This codebase provide a minimal Pytorch tutorial of music source separation, including examples of audio data loader, models, training, and inference pipelines.
git clone https://github.com/qiuqiangkong/mini_mss
# Install Python environment
conda create --name mss python=3.8
conda activate mss
# Install Python packages dependencies.
sh env.sh
MUSDB18HQ is a music dataset with individual vocals, bass, drums, and other stems of music.
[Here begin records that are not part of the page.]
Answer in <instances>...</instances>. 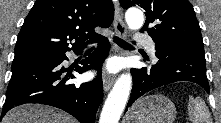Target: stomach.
Instances as JSON below:
<instances>
[{
	"mask_svg": "<svg viewBox=\"0 0 221 123\" xmlns=\"http://www.w3.org/2000/svg\"><path fill=\"white\" fill-rule=\"evenodd\" d=\"M176 114V107L170 99L162 95H149L131 106L125 123H173Z\"/></svg>",
	"mask_w": 221,
	"mask_h": 123,
	"instance_id": "0dacf381",
	"label": "stomach"
}]
</instances>
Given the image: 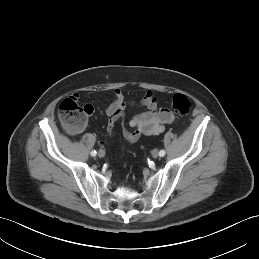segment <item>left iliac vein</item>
I'll use <instances>...</instances> for the list:
<instances>
[{
	"label": "left iliac vein",
	"instance_id": "4c4485c4",
	"mask_svg": "<svg viewBox=\"0 0 259 259\" xmlns=\"http://www.w3.org/2000/svg\"><path fill=\"white\" fill-rule=\"evenodd\" d=\"M158 156H159L158 150H157V149H154V150L152 151V157H153V158H157Z\"/></svg>",
	"mask_w": 259,
	"mask_h": 259
}]
</instances>
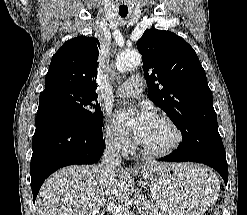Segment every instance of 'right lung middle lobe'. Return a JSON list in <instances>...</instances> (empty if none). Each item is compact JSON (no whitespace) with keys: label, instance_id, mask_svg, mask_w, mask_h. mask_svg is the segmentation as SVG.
Listing matches in <instances>:
<instances>
[{"label":"right lung middle lobe","instance_id":"obj_1","mask_svg":"<svg viewBox=\"0 0 247 215\" xmlns=\"http://www.w3.org/2000/svg\"><path fill=\"white\" fill-rule=\"evenodd\" d=\"M39 113H52L92 129H101L103 116L97 95L72 89L57 88L43 91L39 97Z\"/></svg>","mask_w":247,"mask_h":215}]
</instances>
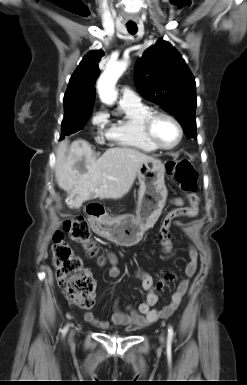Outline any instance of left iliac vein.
<instances>
[{"instance_id":"left-iliac-vein-1","label":"left iliac vein","mask_w":247,"mask_h":385,"mask_svg":"<svg viewBox=\"0 0 247 385\" xmlns=\"http://www.w3.org/2000/svg\"><path fill=\"white\" fill-rule=\"evenodd\" d=\"M160 341H161V342H163V341H164V338H163V336L160 338Z\"/></svg>"}]
</instances>
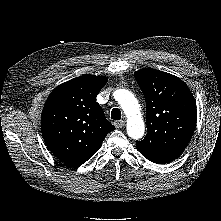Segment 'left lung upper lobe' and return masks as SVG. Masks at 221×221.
I'll use <instances>...</instances> for the list:
<instances>
[{
	"instance_id": "left-lung-upper-lobe-1",
	"label": "left lung upper lobe",
	"mask_w": 221,
	"mask_h": 221,
	"mask_svg": "<svg viewBox=\"0 0 221 221\" xmlns=\"http://www.w3.org/2000/svg\"><path fill=\"white\" fill-rule=\"evenodd\" d=\"M146 101L147 134L136 142L149 161L162 164L176 159L187 147L196 126L193 94L178 77L144 68L134 72Z\"/></svg>"
}]
</instances>
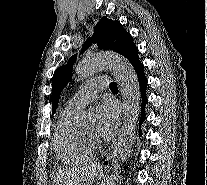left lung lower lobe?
Here are the masks:
<instances>
[{
	"mask_svg": "<svg viewBox=\"0 0 207 185\" xmlns=\"http://www.w3.org/2000/svg\"><path fill=\"white\" fill-rule=\"evenodd\" d=\"M135 72L138 76V81L141 90V98H142V109H141V119H140V126L145 120V105L147 104L148 100L145 95L146 87H147V79L144 74V66L143 64L138 65L135 68ZM139 135L141 136V130H139Z\"/></svg>",
	"mask_w": 207,
	"mask_h": 185,
	"instance_id": "1",
	"label": "left lung lower lobe"
}]
</instances>
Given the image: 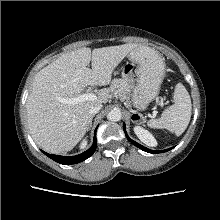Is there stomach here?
Returning <instances> with one entry per match:
<instances>
[{"instance_id":"stomach-1","label":"stomach","mask_w":220,"mask_h":220,"mask_svg":"<svg viewBox=\"0 0 220 220\" xmlns=\"http://www.w3.org/2000/svg\"><path fill=\"white\" fill-rule=\"evenodd\" d=\"M129 60L136 64L137 85L131 96L133 106L145 110L159 94L165 75V63L153 48L139 46L128 54Z\"/></svg>"}]
</instances>
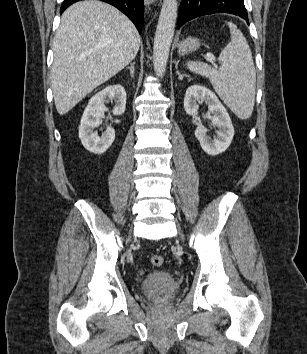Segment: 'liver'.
<instances>
[{"label":"liver","mask_w":307,"mask_h":354,"mask_svg":"<svg viewBox=\"0 0 307 354\" xmlns=\"http://www.w3.org/2000/svg\"><path fill=\"white\" fill-rule=\"evenodd\" d=\"M140 43L134 24L115 7L97 0L68 7L53 42L51 82L57 112L65 115L125 68Z\"/></svg>","instance_id":"6515ba94"}]
</instances>
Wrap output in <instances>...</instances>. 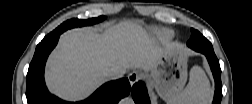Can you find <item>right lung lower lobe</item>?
I'll return each instance as SVG.
<instances>
[{
  "instance_id": "1",
  "label": "right lung lower lobe",
  "mask_w": 252,
  "mask_h": 104,
  "mask_svg": "<svg viewBox=\"0 0 252 104\" xmlns=\"http://www.w3.org/2000/svg\"><path fill=\"white\" fill-rule=\"evenodd\" d=\"M60 33L44 38L36 47L34 57L27 73L26 97L28 104H117L130 93L128 78L111 81L94 92L88 99L77 102H65L51 95L44 81V67L48 55L56 46Z\"/></svg>"
}]
</instances>
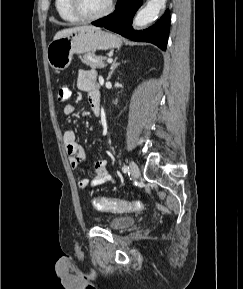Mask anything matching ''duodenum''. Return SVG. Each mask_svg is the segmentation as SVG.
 Listing matches in <instances>:
<instances>
[{"label":"duodenum","mask_w":243,"mask_h":289,"mask_svg":"<svg viewBox=\"0 0 243 289\" xmlns=\"http://www.w3.org/2000/svg\"><path fill=\"white\" fill-rule=\"evenodd\" d=\"M94 95H95V99H96V101H97V103L99 105L100 104V93H99V90H97Z\"/></svg>","instance_id":"1"}]
</instances>
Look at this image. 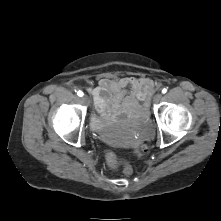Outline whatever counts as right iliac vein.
<instances>
[{"label": "right iliac vein", "instance_id": "obj_1", "mask_svg": "<svg viewBox=\"0 0 221 221\" xmlns=\"http://www.w3.org/2000/svg\"><path fill=\"white\" fill-rule=\"evenodd\" d=\"M82 101H83L84 104H88L89 103V97L87 95H84L82 97Z\"/></svg>", "mask_w": 221, "mask_h": 221}]
</instances>
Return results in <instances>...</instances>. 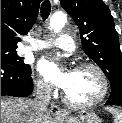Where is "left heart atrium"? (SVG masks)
<instances>
[{"mask_svg": "<svg viewBox=\"0 0 122 123\" xmlns=\"http://www.w3.org/2000/svg\"><path fill=\"white\" fill-rule=\"evenodd\" d=\"M38 70L44 79L61 89H65L71 80L72 71L64 69L55 58L44 57L38 63Z\"/></svg>", "mask_w": 122, "mask_h": 123, "instance_id": "1", "label": "left heart atrium"}]
</instances>
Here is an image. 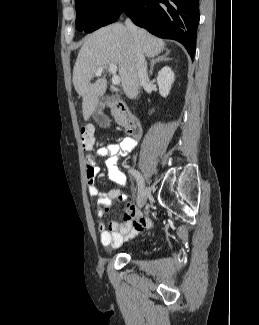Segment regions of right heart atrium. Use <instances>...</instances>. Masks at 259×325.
Returning <instances> with one entry per match:
<instances>
[{
  "label": "right heart atrium",
  "mask_w": 259,
  "mask_h": 325,
  "mask_svg": "<svg viewBox=\"0 0 259 325\" xmlns=\"http://www.w3.org/2000/svg\"><path fill=\"white\" fill-rule=\"evenodd\" d=\"M103 2L106 5H114L117 2V0H103Z\"/></svg>",
  "instance_id": "obj_1"
}]
</instances>
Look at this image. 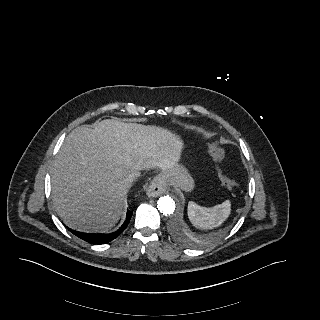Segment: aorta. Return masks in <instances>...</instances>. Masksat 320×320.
Listing matches in <instances>:
<instances>
[{"mask_svg": "<svg viewBox=\"0 0 320 320\" xmlns=\"http://www.w3.org/2000/svg\"><path fill=\"white\" fill-rule=\"evenodd\" d=\"M157 208L164 215L173 214L176 208L175 200L169 195L161 196L157 201Z\"/></svg>", "mask_w": 320, "mask_h": 320, "instance_id": "762f6f07", "label": "aorta"}]
</instances>
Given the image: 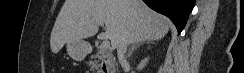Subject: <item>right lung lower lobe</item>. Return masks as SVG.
Returning <instances> with one entry per match:
<instances>
[{"mask_svg":"<svg viewBox=\"0 0 244 73\" xmlns=\"http://www.w3.org/2000/svg\"><path fill=\"white\" fill-rule=\"evenodd\" d=\"M153 10L168 16L175 24L178 34L183 30L195 0H143Z\"/></svg>","mask_w":244,"mask_h":73,"instance_id":"98d812e1","label":"right lung lower lobe"}]
</instances>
We provide a mini version which contains 1% of the full dataset for users to quickly run the code.
mkdir datasets
cd datasets
wget -O mini_musdb18hq.tar https://huggingface.co/datasets/qiuqiangkong/mini_audio_datasets/resolve/main/mini_musdb18hq.tar?download=true
tar -xvf mini_musdb18hq.tar
cd ..
Users can visit https://zenodo.org/records/3338373 to download the full MUSDB18HQ dataset
python train.py
After training on a single GPU for a few minutes, users can use the "latest.pth" checkpoint to inference their favorite songs.
python inference.py
After training for around 10 - 20 minutes (20 epochs), the vocal SDR will improve from -6 dB to around 2 dB.
[1] Qiuqiang Kong, Yin Cao, Haohe Liu, Keunwoo Choi, and Yuxuan Wang. "Decoupling magnitude and phase estimation with deep resunet for music source separation." arXiv preprint arXiv:2109.05418 (2021).